This will be a particular problem in California, according to new research published in the journal Environmental Science & Technology.

Scientists analyzed future climate and population scenarios for the state and forecast that air pollution from wildfires in California could increase by between 19 and 101 percent by the end of the century. They found that the worst effects will likely be experienced in Northern California, particularly in the Sierra Nevada Mountains and in the Klamath-Siskiyou region at Oregon’s border.

“[I]ncreases in wildfire emissions due to climate change may have detrimental impacts on air quality and — combined with a growing population — may result in increased population exposure to unhealthy air pollutants,” the scientists write.

California’s current epic drought will likely lead to another year of epic blazes. The region is so tinder-dry that there have already been 400 wildfires in the state this year. “The conditions we are experiencing right now are similar to what we would be seeing in August — that’s how dry it is,” a Cal Fire spokesperson told The Fresno Bee. “Even though the calendar says it’s February and it’s winter, conditions are primed for wildfires.”

And wildfires are forecast to become a more severe problem as the climate continues to change.

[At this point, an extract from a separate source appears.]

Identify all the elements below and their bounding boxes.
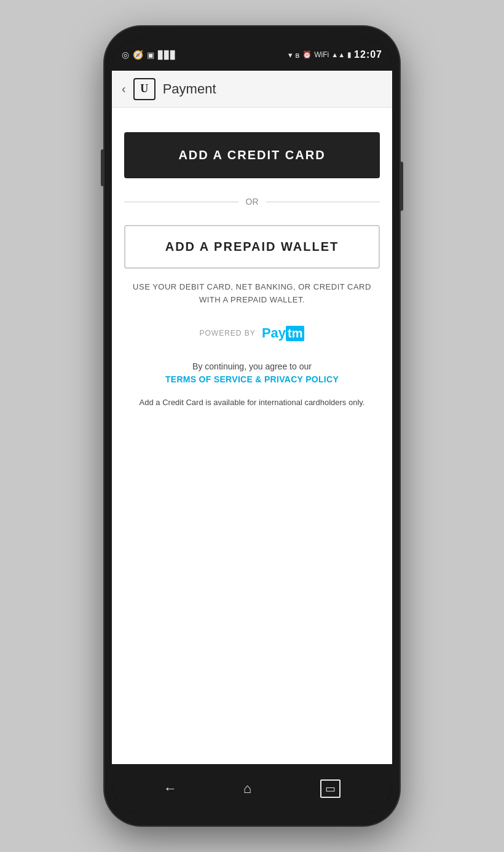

Hold your breath, California.


Source
Projected Effects of Climate and Development on California Wildfire Emissions through 2100, Environmental Science & Technology
Calif. firefighters brace for hot year, more than 400 January wildfires, The Fresno Bee / Merced Sun-Star

John Upton is a science fan and green news boffin who tweets, posts articles to Facebook, and blogs about ecology. He welcomes reader questions, tips, and incoherent rants: johnupton@gmail.com.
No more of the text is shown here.